18 heures. Mon téléphone m’envoie une alerte : le service de vidéosurveillance a détecté une intrusion chez moi ! Vérification rapide : il s’agit de ma sœur, qui vient passer quelques jours à la maison. J’avais oublié de prévenir le robot… Je le déconnecte d’un clic avant qu’il n’appelle la police et je décide de rentrer plus tôt passer la soirée avec elle. Hélas, mon frigo ne s’est pas rempli tout seul. L’écran de ma table basse me propose de commander un plateau de sushis livré par drone sur le toit de mon immeuble.
En attendant, je discute avec ma sœur, une cardiologue réputée. Elle sort d’une importante opération d’un patient vivant à Tokyo. Grâce à la 5G, plus besoin de voyager pour opérer aux quatre coins du monde. Cette révolution technologique profite aussi aux déserts médicaux. Des bornes de téléconsultation ont été installées dans toutes les petites pharmacies de campagne. Certaines infirmières visitent aussi les malades équipées d’une tablette connectée et assistent à la consultation avec un médecin en hologramme.
Seule une partie de ces dépenses est couverte par la Sécurité sociale car le système de santé est largement privatisé. D’ailleurs, je lis parfois que l’état général de santé de la population s’est dégradé depuis 20 ans. Mais ma sœur n’est que louanges pour toutes ces innovations. « Les personnes âgées ne sont plus fatiguées par de longs trajets en ambulance. J’échange aussi beaucoup plus souvent avec les autres professions médicales, comme les pharmaciens, ou les infirmières qui vivent très loin de Paris. » À ceux qui regrettent une médecine déshumanisée, elle me rétorque qu’on n’avait pas d’autre choix. Personne aujourd’hui ne veut vivre dans ces régions reculées, préférant le confort des smart cities et leur foule d’appareils connectés qui nous facilitent la vie.
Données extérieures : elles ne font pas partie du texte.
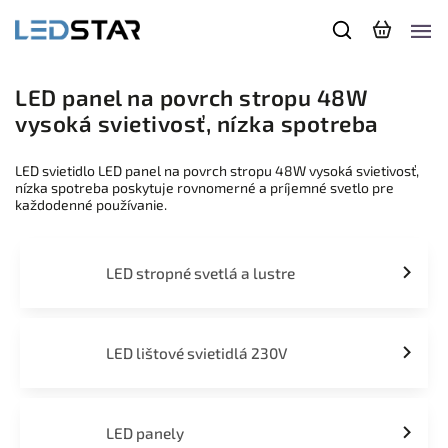
LED panel na povrch stropu 48W
vysoká svietivosť, nízka spotreba
LED svietidlo LED panel na povrch stropu 48W vysoká svietivosť,
nízka spotreba poskytuje rovnomerné a príjemné svetlo pre
každodenné používanie.
LED stropné svetlá a lustre
LED lištové svietidlá 230V
LED panely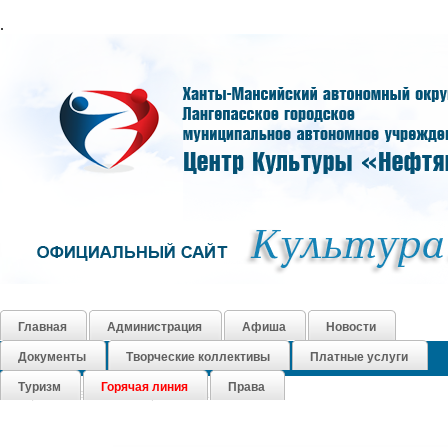
.
Главная
Администрация
Афиша
Новости
Документы
Творческие коллективы
Платные услуги
Как нас найти
Контакты
График работы
Книга Почета
Туризм
Горячая линия
Права
Социальные сети
Карта сайта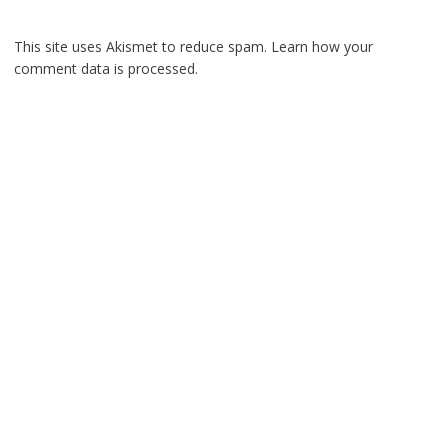
This site uses Akismet to reduce spam.
Learn how your
comment data is processed.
21 heures. On sonne à la porte. C’est Martin, mon voisin, qui rentre d’une soirée avec son amicale de technos-sceptiques. Des marginaux, qui remettent en cause l’accélération numérique de ces dernières années. « Cette semaine, l’opérateur télécom Liberté a encore été piraté. Des millions de données récupérées par on ne sait qui. C’est très inquiétant », annonce-t-il, morose. Je ne l’écoute qu’à moitié, accaparée par les notifications de mon smartphone sur cette jolie robe aperçue dans la vitrine ce matin. Ma sœur se sent davantage préoccupée depuis le piratage de son ordinateur contenant les données médicales de ses patients : « C’est un risque à prendre aujourd’hui. On ne peut rien faire sans l’intelligence artificielle. Et, vu tous ses avantages, il faut bien supporter quelques désagréments. » Martin me jette un regard désapprobateur. Il aimerait que je me sente concernée par ces sujets. Par l’ouverture de mines de terres rares en France, indispensables à la fabrication de tous ces objets connectés qui truffent mon appartement. Par la consommation énergétique démesurée due à l’explosion des données. Par le contrôle qu’exercent les multinationales sur tous mes achats.
Je lève la tête, esquisse un sourire un peu gêné. Je viens d’acheter la fameuse robe. L’été va bien finir par arriver.